:: Records

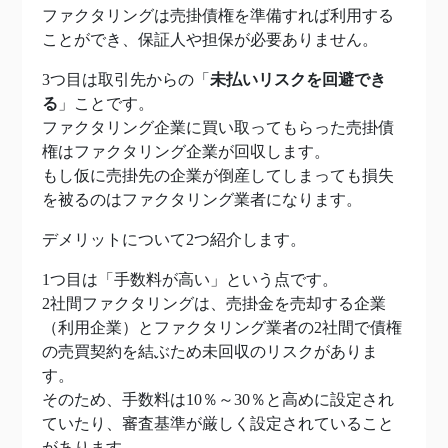
ファクタリングは売掛債権を準備すれば利用する
ことができ、保証人や担保が必要ありません。
3つ目は取引先からの「
未払いリスクを回避でき
る
」ことです。
ファクタリング企業に買い取ってもらった売掛債
権はファクタリング企業が回収します。
もし仮に売掛先の企業が倒産してしまっても損失
を被るのはファクタリング業者になります。
デメリットについて2つ紹介します。
1つ目は「手数料が高い」という点です。
2社間ファクタリングは、売掛金を売却する企業
（利用企業）とファクタリング業者の2社間で債権
の売買契約を結ぶため未回収のリスクがありま
す。
そのため、手数料は10％～30％と高めに設定され
ていたり、審査基準が厳しく設定されていること
があります。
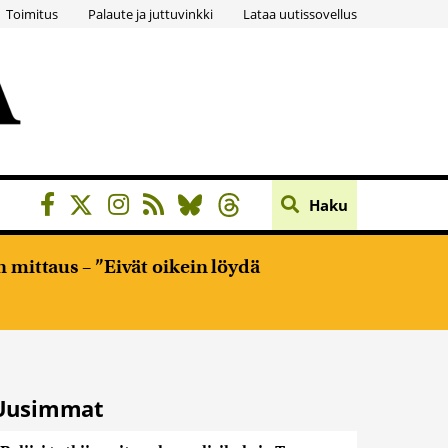
Toimitus
Palaute ja juttuvinkki
Lataa uutissovellus
Haku
 mittaus – ”Eivät oikein löydä
Uusimmat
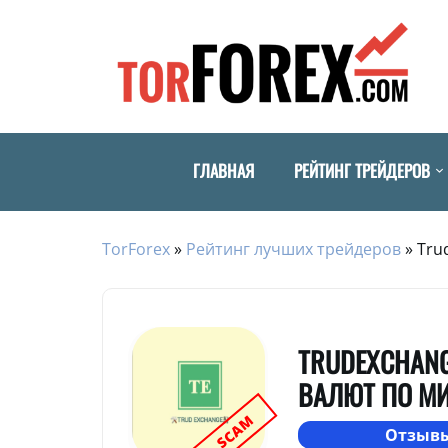
ГЛАВНАЯ
РЕЙТИНГ ТРЕЙДЕРОВ
TorForex
»
Рейтинг лучших трейдеров
»
Tru
TRUDEXCHANG
ВАЛЮТ ПО М
SCAM
Отзывы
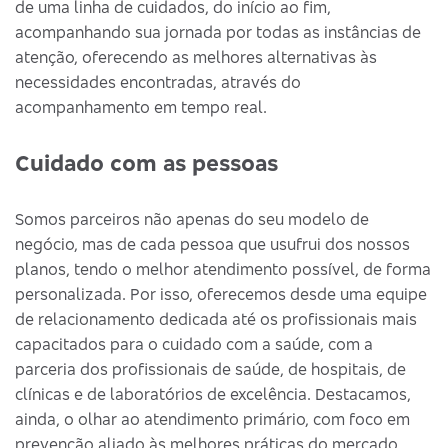
de uma linha de cuidados, do início ao fim,
acompanhando sua jornada por todas as instâncias de
atenção, oferecendo as melhores alternativas às
necessidades encontradas, através do
acompanhamento em tempo real.
Cuidado com as pessoas
Somos parceiros não apenas do seu modelo de
negócio, mas de cada pessoa que usufrui dos nossos
planos, tendo o melhor atendimento possível, de forma
personalizada. Por isso, oferecemos desde uma equipe
de relacionamento dedicada até os profissionais mais
capacitados para o cuidado com a saúde, com a
parceria dos profissionais de saúde, de hospitais, de
clínicas e de laboratórios de excelência. Destacamos,
ainda, o olhar ao atendimento primário, com foco em
prevenção aliado às melhores práticas do mercado.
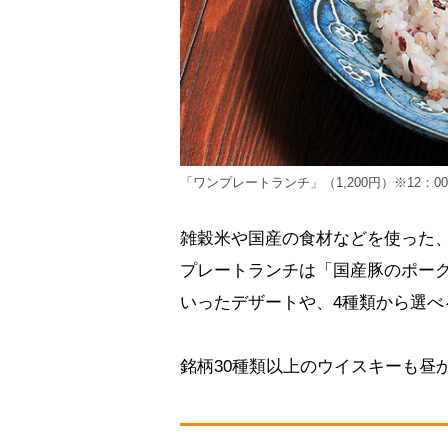
「ワンプレートランチ」（1,200円）※12：
雑穀米や国産の食材などを使った、
プレートランチは「国産豚のポー
いったデザートや、4種類から選べ
銘柄30種類以上のウイスキーも昼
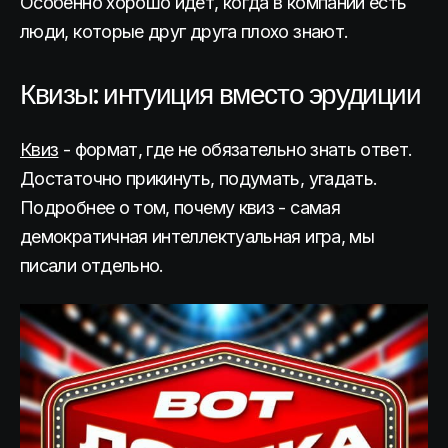
Особенно хорошо идет, когда в компании есть
люди, которые друг друга плохо знают.
Квизы: интуиция вместо эрудиции
Квиз
- формат, где не обязательно знать ответ.
Достаточно прикинуть, подумать, угадать.
Подробнее о том, почему квиз - самая
демократичная интеллектуальная игра, мы
писали отдельно.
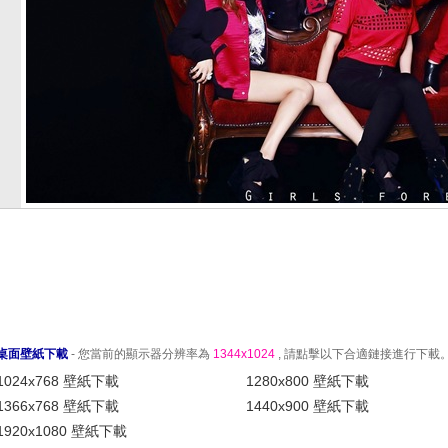
桌面壁紙下載
- 您當前的顯示器分辨率為
1344x1024
, 請點擊以下合適鏈接進行下載
1024x768 壁紙下載
1280x800 壁紙下載
1366x768 壁紙下載
1440x900 壁紙下載
1920x1080 壁紙下載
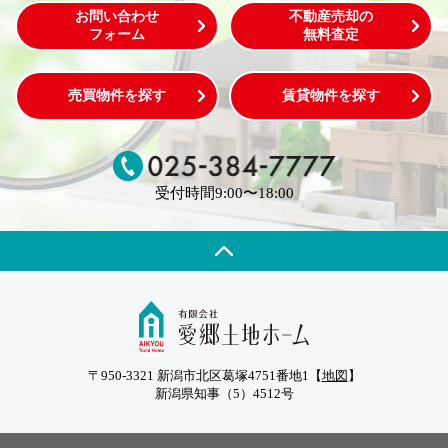
お問い合わせ
不動産売却の
フォーム
無料査定
売買物件を探す
賃貸物件を探す
受付時間9:00〜18:00
〒950-3321 新潟市北区葛塚4751番地1【
地図
】
新潟県知事（5）4512号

::::

**Task statement:** A word-for-word copy of the records is needed, with no pictures carried over.

**Answer:**
ファクタリングは売掛債権を準備すれば利用する
ことができ、保証人や担保が必要ありません。
3つ目は取引先からの「
未払いリスクを回避でき
る
」ことです。
ファクタリング企業に買い取ってもらった売掛債
権はファクタリング企業が回収します。
もし仮に売掛先の企業が倒産してしまっても損失
を被るのはファクタリング業者になります。
デメリットについて2つ紹介します。
1つ目は「手数料が高い」という点です。
2社間ファクタリングは、売掛金を売却する企業
（利用企業）とファクタリング業者の2社間で債権
の売買契約を結ぶため未回収のリスクがありま
す。
そのため、手数料は10％～30％と高めに設定され
ていたり、審査基準が厳しく設定されていること
があります。
Toimitus
Palaute ja juttuvinkki
Lataa uutissovellus
Haku
 mittaus – ”Eivät oikein löydä
Uusimmat
ГЛАВНАЯ
РЕЙТИНГ ТРЕЙДЕРОВ
TorForex
»
Рейтинг лучших трейдеров
»
Tru
TRUDEXCHANG
ВАЛЮТ ПО М
SCAM
Отзывы
de uma linha de cuidados, do início ao fim,
acompanhando sua jornada por todas as instâncias de
atenção, oferecendo as melhores alternativas às
necessidades encontradas, através do
acompanhamento em tempo real.
Cuidado com as pessoas
Somos parceiros não apenas do seu modelo de
negócio, mas de cada pessoa que usufrui dos nossos
planos, tendo o melhor atendimento possível, de forma
personalizada. Por isso, oferecemos desde uma equipe
de relacionamento dedicada até os profissionais mais
capacitados para o cuidado com a saúde, com a
parceria dos profissionais de saúde, de hospitais, de
clínicas e de laboratórios de excelência. Destacamos,
ainda, o olhar ao atendimento primário, com foco em
prevenção aliado às melhores práticas do mercado.
「ワンプレートランチ」（1,200円）※12：
雑穀米や国産の食材などを使った、
プレートランチは「国産豚のポー
いったデザートや、4種類から選べ
銘柄30種類以上のウイスキーも昼
Особенно хорошо идет, когда в компании есть
люди, которые друг друга плохо знают.
Квизы: интуиция вместо эрудиции
Квиз
- формат, где не обязательно знать ответ.
Достаточно прикинуть, подумать, угадать.
Подробнее о том, почему квиз - самая
демократичная интеллектуальная игра, мы
писали отдельно.
桌面壁紙下載
- 您當前的顯示器分辨率為
1344x1024
, 請點擊以下合適鏈接進行下載
1024x768 壁紙下載
1280x800 壁紙下載
1366x768 壁紙下載
1440x900 壁紙下載
1920x1080 壁紙下載
お問い合わせ
不動産売却の
フォーム
無料査定
売買物件を探す
賃貸物件を探す
受付時間9:00〜18:00
〒950-3321 新潟市北区葛塚4751番地1【
地図
】
新潟県知事（5）4512号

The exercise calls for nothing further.